I was born and grew up in Congo from parents who strongly valued a traditional food culture including wildmeat consumption. Although that position gave me a chance to learn about the importance of wildmeat as perceived by many people in Congolese society, it did not offer the opportunity to know about the problems associated with urban wildmeat trade or consumption in relation to biodiversity loss. It was only in 2017, as I started my career in conservation that I realised the unsustainability of the urban wildmeat consumption and its link with declining forest biodiversity. I was impressed to understand how consumption habits in urban areas increased hunting pressure on wildlife; and I became aware of the urgent need to do something in order to solve this problem. This raised in me an eagerness to contribute to our understanding of wildmeat consumption in urban areas and potential solutions.

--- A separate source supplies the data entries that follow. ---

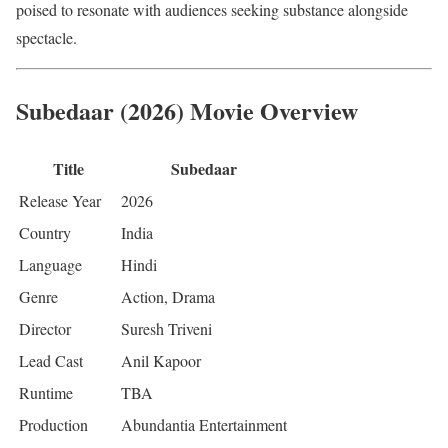
poised to resonate with audiences seeking substance alongside
spectacle.
Subedaar (2026) Movie Overview
Title
Subedaar
Release Year
2026
Country
India
Language
Hindi
Genre
Action, Drama
Director
Suresh Triveni
Lead Cast
Anil Kapoor
Runtime
TBA
Production
Abundantia Entertainment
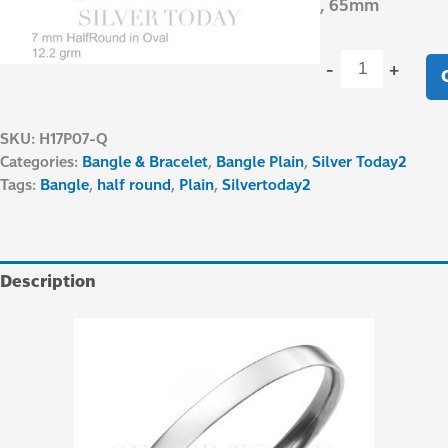
, 65mm
-
+
SKU:
H17P07-Q
Categories:
Bangle & Bracelet
,
Bangle Plain
,
Silver Today2
Tags:
Bangle
,
half round
,
Plain
,
Silvertoday2
Description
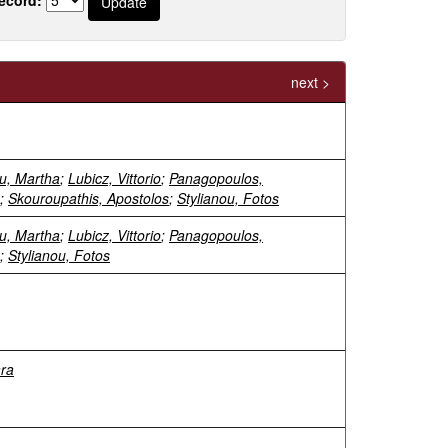
next >
u, Martha
;
Lubicz, Vittorio
;
Panagopoulos,
;
Skouroupathis, Apostolos
;
Stylianou, Fotos
u, Martha
;
Lubicz, Vittorio
;
Panagopoulos,
;
Stylianou, Fotos
ara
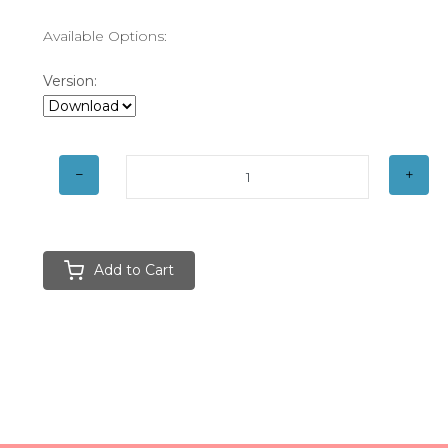
Available Options:
Version:
Add to Cart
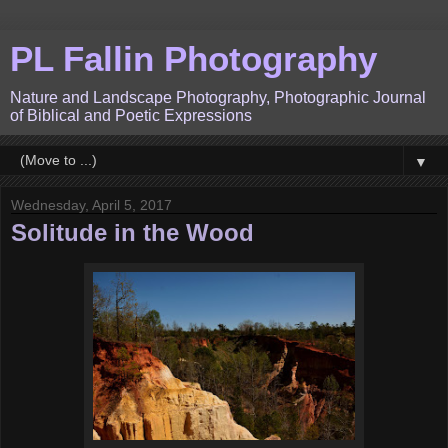
PL Fallin Photography
Nature and Landscape Photography, Photographic Journal
of Biblical and Poetic Expressions
▼
Wednesday, April 5, 2017
Solitude in the Wood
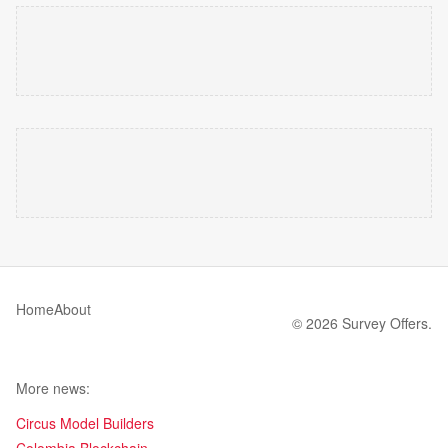
Home
About
© 2026 Survey Offers.
More news:
Circus Model Builders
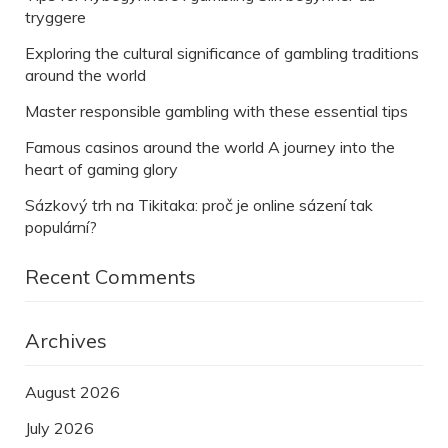
tryggere
Exploring the cultural significance of gambling traditions
around the world
Master responsible gambling with these essential tips
Famous casinos around the world A journey into the
heart of gaming glory
Sázkový trh na Tikitaka: proč je online sázení tak
populární?
Recent Comments
Archives
August 2026
July 2026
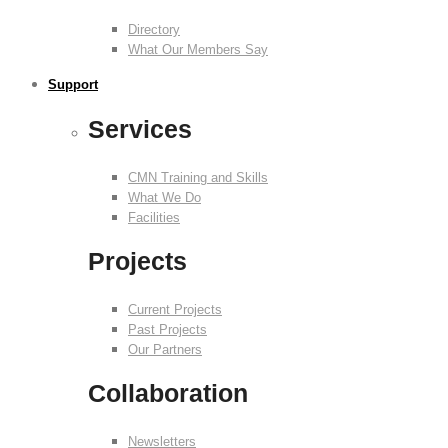
Directory
What Our Members Say
Support
Services
CMN Training and Skills
What We Do
Facilities
Projects
Current Projects
Past Projects
Our Partners
Collaboration
Newsletters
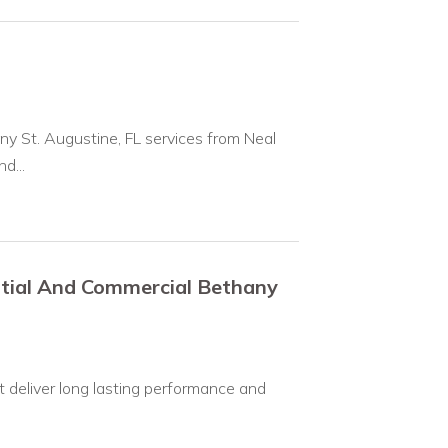
y St. Augustine, FL services from Neal
d...
ntial And Commercial Bethany
 deliver long lasting performance and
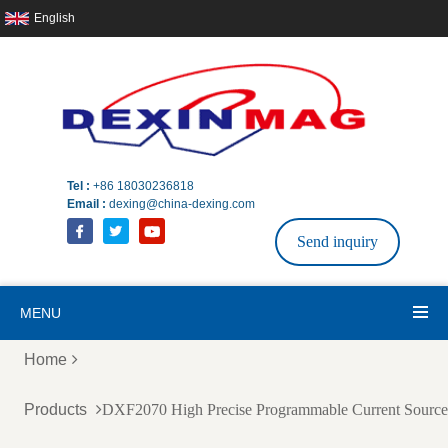
English
Tel :
+86 18030236818
Email :
dexing@china-dexing.com
Send inquiry
MENU
Home
Products
DXF2070 High Precise Programmable Current Sourc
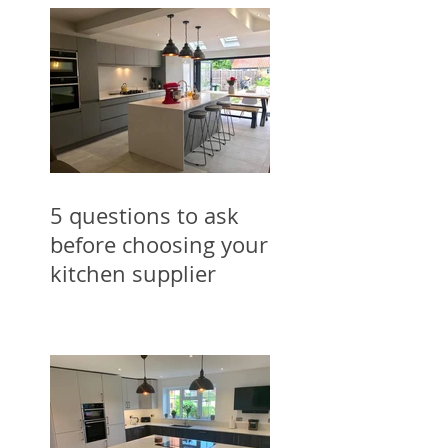
5 questions to ask
before choosing your
kitchen supplier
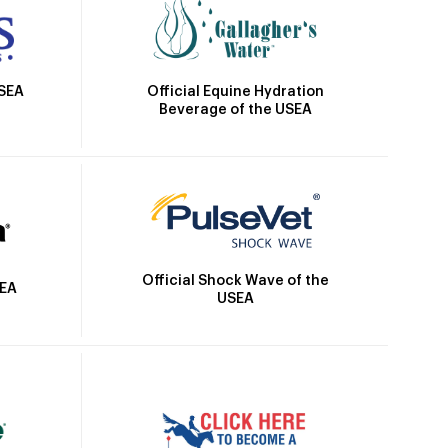
Official Equine Hydration
USEA
Beverage of the USEA
Official Shock Wave of the
SEA
USEA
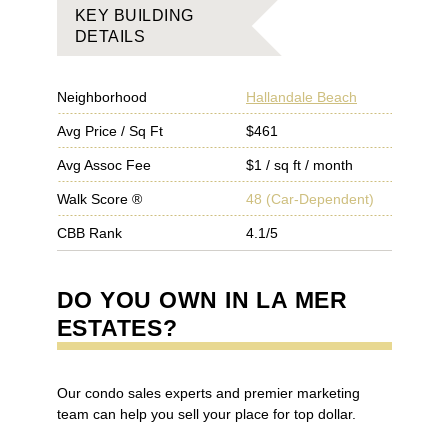
KEY BUILDING
DETAILS
Neighborhood
Hallandale Beach
Avg Price / Sq Ft
$461
Avg Assoc Fee
$1 / sq ft / month
Walk Score ®
48
(
Car-Dependent
)
CBB Rank
4.1/5
DO YOU OWN IN
LA MER
ESTATES
?
Our condo sales experts and premier marketing
team can help you sell your place for top dollar.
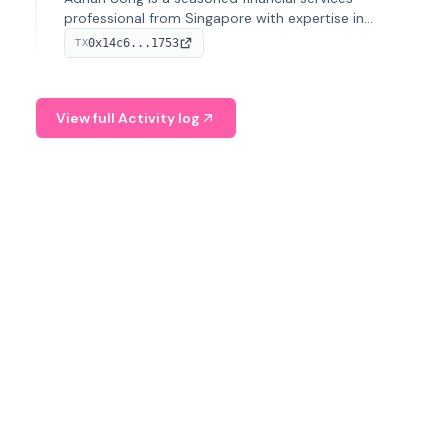
professional from Singapore with expertise in
investment operations and digital assets. He currently
0x14c6...1753
TX
serves as a Digital Asset Senior Analyst at Schroders.
View full Activity log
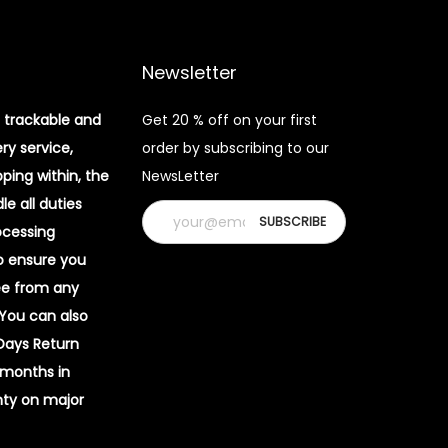
Newsletter
 trackable and
Get 20 % off on your first
ery service,
order by subscribing to our
pping within, the
NewsLetter
e all duties
ocessing
o ensure you
ee from any
 You can also
 Days Return
 months in
ty on major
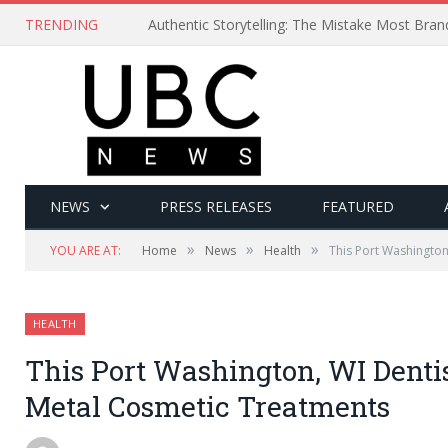
TRENDING
Authentic Storytelling: The Mistake Most Bra
NEWS
PRESS RELEASES
FEATURED
»
»
»
YOU ARE AT:
Home
News
Health
This Port Washington
HEALTH
This Port Washington, WI Denti
Metal Cosmetic Treatments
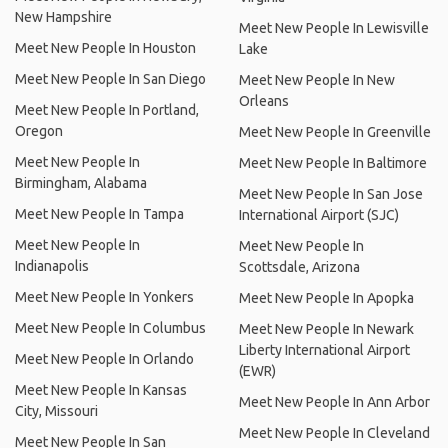
New Hampshire
Meet New People In Lewisville
Meet New People In Houston
Lake
Meet New People In San Diego
Meet New People In New
Orleans
Meet New People In Portland,
Oregon
Meet New People In Greenville
Meet New People In
Meet New People In Baltimore
Birmingham, Alabama
Meet New People In San Jose
Meet New People In Tampa
International Airport (SJC)
Meet New People In
Meet New People In
Indianapolis
Scottsdale, Arizona
Meet New People In Yonkers
Meet New People In Apopka
Meet New People In Columbus
Meet New People In Newark
Liberty International Airport
Meet New People In Orlando
(EWR)
Meet New People In Kansas
Meet New People In Ann Arbor
City, Missouri
Meet New People In Cleveland
Meet New People In San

Since 2017, I have been working on the Wildlife Conservation Society’s (WCS) Urban Bushmeat Project, which aims to reduce threats to wildlife from urban bushmeat demand in the Republic of Congo and the Democratic Republic of Congo. My work has involved supporting the development and implementation of research, including coordinating field work, collecting data, and supporting data analysis. I have also been supporting the development, implementation, monitoring and evaluation of the project’s behavior change campaigns to reduce urban bushmeat consumption. In addition, I have contributed to identifying and liaising with key project stakeholders. I am also a (2020) Biodiversity Fellow of the University of Oxford.
I am particularly interested in studying wildmeat supply chain sectors and how they impact wildlife, and this through both conservation biology and social sciences. I wish to increase our understanding of stakeholders, practices and motivations around these sectors in a manner that allows the findings to inform the development of new solutions and/or improvement of existing solutions to reduce wildmeat demand mainly in urban and peri-urban areas. The WildCRU Postgraduate Diploma in International Wildlife Conservation Practice is a unique opportunity that will help equip me with the ability to understand and apply the principles of widely used field-based conservation techniques; and it will add to my current competencies in a manner that allows me to work more efficiently across disciplinary boundaries in my future roles as a conservation professional.
After completing the Diploma course, I am willing to pursue my career in Congo, by continuing to support efforts to save wildlife through reducing threats from wildmeat demand. My next prospects are to pursue a master in conservation leadership and prepare to focus my career in designing, leading and managing wildlife conservation projects or programmes involving both ecological and social approaches. And finally, I would like to explore possibilities of new and efficient locally driven conservation approaches throughout my career.